▶ Directions for this task: Go through the records and filter out every line lacking the word "Electronic"; copy the lines that remain.

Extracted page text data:
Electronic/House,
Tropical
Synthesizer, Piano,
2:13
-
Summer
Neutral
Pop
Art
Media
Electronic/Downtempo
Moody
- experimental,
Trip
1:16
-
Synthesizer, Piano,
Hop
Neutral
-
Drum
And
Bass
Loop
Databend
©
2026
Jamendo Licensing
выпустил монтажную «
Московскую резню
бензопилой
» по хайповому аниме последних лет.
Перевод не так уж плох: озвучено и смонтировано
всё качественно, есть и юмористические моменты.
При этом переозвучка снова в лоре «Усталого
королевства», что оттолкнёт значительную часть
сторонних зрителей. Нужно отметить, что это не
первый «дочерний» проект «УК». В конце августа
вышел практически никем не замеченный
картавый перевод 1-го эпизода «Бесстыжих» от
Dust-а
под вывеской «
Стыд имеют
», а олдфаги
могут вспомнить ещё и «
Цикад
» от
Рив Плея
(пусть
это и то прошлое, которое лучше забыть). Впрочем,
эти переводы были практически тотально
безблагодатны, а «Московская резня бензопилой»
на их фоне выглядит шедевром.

---

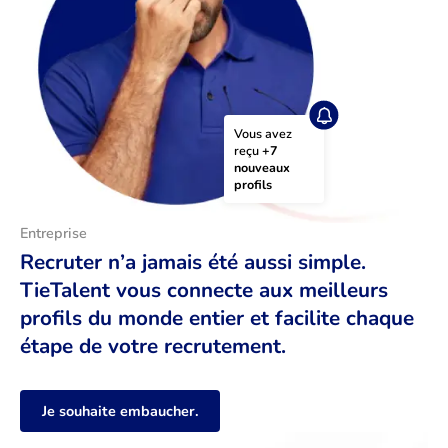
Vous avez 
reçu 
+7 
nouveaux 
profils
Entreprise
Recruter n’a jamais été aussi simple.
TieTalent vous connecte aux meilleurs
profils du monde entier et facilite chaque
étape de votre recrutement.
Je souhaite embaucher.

▶ Reply:
Electronic/House,
Electronic/Downtempo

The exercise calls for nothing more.